Ärgerlich jedoch ist für den Psychologen die Unverfrorenheit des Historikers, sich als gewiefter Psychodiagnostiker anzubiedern, völlig normale Lebensäußerungen ins Zwielicht zu rücken und verkaufsförderlich schließlich den ganzen Max Weber zu klinifizieren, der sich dagegen nicht zur Wehr setzen kann.
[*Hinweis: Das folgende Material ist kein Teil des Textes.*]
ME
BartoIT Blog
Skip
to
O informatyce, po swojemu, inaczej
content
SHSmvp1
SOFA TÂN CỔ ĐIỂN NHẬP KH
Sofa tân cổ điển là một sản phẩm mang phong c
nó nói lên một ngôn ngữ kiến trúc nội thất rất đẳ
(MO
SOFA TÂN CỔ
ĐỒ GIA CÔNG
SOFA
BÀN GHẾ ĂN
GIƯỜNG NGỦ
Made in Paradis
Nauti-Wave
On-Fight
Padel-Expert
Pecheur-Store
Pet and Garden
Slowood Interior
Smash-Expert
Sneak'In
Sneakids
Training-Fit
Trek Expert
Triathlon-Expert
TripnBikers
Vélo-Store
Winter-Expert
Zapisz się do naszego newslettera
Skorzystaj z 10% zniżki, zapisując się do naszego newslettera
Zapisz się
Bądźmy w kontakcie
Immerhin hat der psychologisch dilettierende Autor J. Radkau eine serien- und sogar drehbuchfähige Konstruktion zustande gebracht, mit der man gewiss auch anderen großen Namen – warum nicht etwa einer Auswahl von Nobelpreisträgern? – rasch beikommen könnte. Angesichts des buchhändlerischen Verfallsdatums möchte man Radkau dann aber empfehlen, statt fetter 1.000 Seiten pro Fall doch lieber fünf Fälle zu je 240 Seiten auf den Markt zu werfen. Dazu würde es genügen, die jeweilige Lebensleistung der Betroffenen zu einer kalendarischen Kulisse einzudampfen, vor der er dann umso freier die sexuellen Reflexe und Reaktionen seiner Opfer psychoanalysieren könnte.
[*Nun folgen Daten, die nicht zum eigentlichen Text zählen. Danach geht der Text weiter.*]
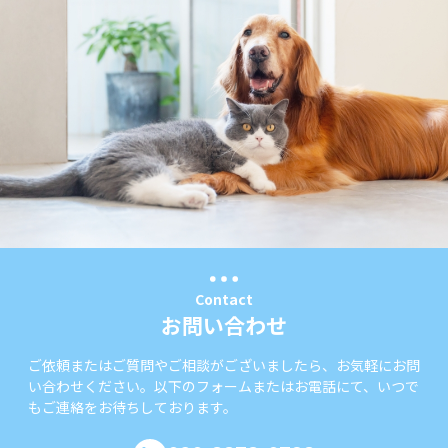
Contact
お問い合わせ
ご依頼またはご質問やご相談がございましたら、お気軽にお問
い合わせください。以下のフォームまたはお電話にて、いつで
もご連絡をお待ちしております。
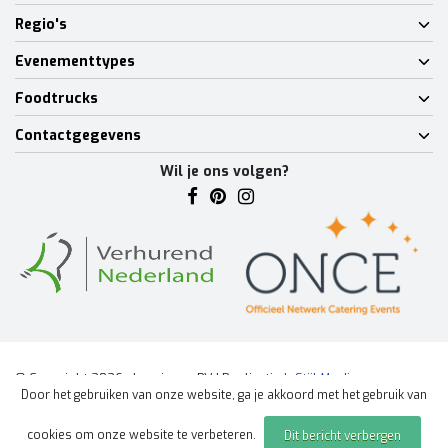
Regio's
Evenementtypes
Foodtrucks
Contactgegevens
Wil je ons volgen?
© Copyright 2026 - Lumineux BV | Realisatie
InStijl Media
Door het gebruiken van onze website, ga je akkoord met het gebruik van
Algemene voorwaarden
|
Disclaimer
|
Privacy Policy
|
Sitemap
|
cookies om onze website te verbeteren.
Dit bericht verbergen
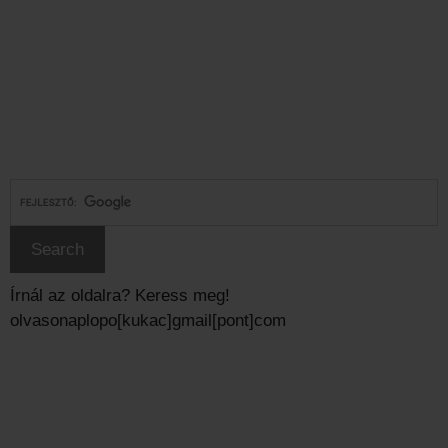
Írnál az oldalra? Keress meg!
olvasonaplopo[kukac]gmail[pont]com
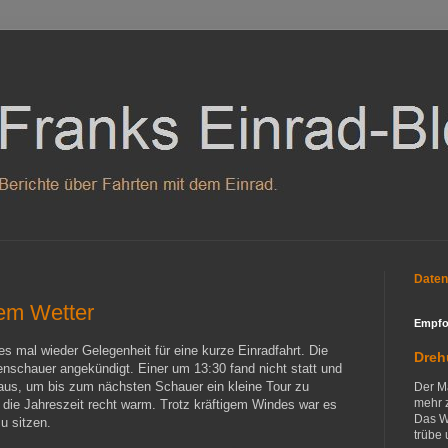
Daten
bem Wetter
Empfo
s mal wieder Gelegenheit für eine kurze Einradfahrt. Die
Dreh
nschauer angekündigt. Einer um 13:30 fand nicht statt und
raus, um bis zum nächsten Schauer ein kleine Tour zu
Der M
mehr 
 die Jahreszeit recht warm. Trotz kräftigem Windes war es
Das W
u sitzen.
trübe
04.02.06 Dipl.Psych. Georg Sieber


Dirk Kaesler schrieb uns am 06.02.2006
Thema: Dirk Kaesler: Natur, Nerven und Pollutionen - oder: Trug Max Weber tatsächlich ein Hodenkorsett?

Wo Leser Ueberhorst Recht hat, hat er Recht:

Die Sorge um die zu große "Identifikation" mit Max Weber war die des Biographen selbst, vor dem die Gemahlin voller "Intuition" in die Frauenrollen der Weber-Szene "schlüpfte".

Was für eine schöne Vorstellung: Weber-Spiele unterhalb des Teutoburger Waldes!

Mit großem Dank fürs genaue Lesen - immerhin, auch Reinhard Ueberhorst schaffte es bis auf die letzte Seite - und freundlichen Grüßen,
Dirk Kaesler


Reinhard Ueberhorst schrieb uns am 21.03.2006
Thema: Dirk Kaesler: Natur, Nerven und Pollutionen - oder: Trug Max Weber tatsächlich ein Hodenkorsett?

Dirk Kaesler und das "genaue Lesen" /Leserbrief 06.02.2006

Meinen Hinweis auf sein falsches Zitat aus dem Radkau-Buch beantwortet Herr Kaesler mit einem "großen Dank fürs genaue Lesen". Wo sind wir, wenn ein schlichtes genaues Lesen schon einen "großen Dank" erfährt? Und warum muß ich mir, wenn ich das Buch schlicht ganz gelesen habe - sagen lassen "immerhin, auch Reinhard Ueberhorst schaffte es bis auf die letzte Seite"? Warum "schaffte"? Dass Herr Kaesler sich mit seiner Lektüre des Buches schwer getan hat, zeigt seine Rezension, die schlicht an der Vielfalt der Themen des Buches vorbeigeht und uns eine kleine Schlüssellochperspektive zumutet.Was Kaeslers Kritik von Seibts, Hübingers und anderen g u t e n Kritiken des Radkaubuches unterscheidet, ist seine Unfähigkeit (oder gar die fehlende Bereitschaft?), die Vielfalt der Themen und Argumente des Buches von Radkau wahrzunehmen. Wer das Buch mit Augen für diese Vielfalt gelesen hat, kann mit dem kleinen Karo der Kaeslerkritik wenig anfangen.Ein Lesevergnügen wird durch diese Kritik aber nicht nachträglich beeinträchtigt.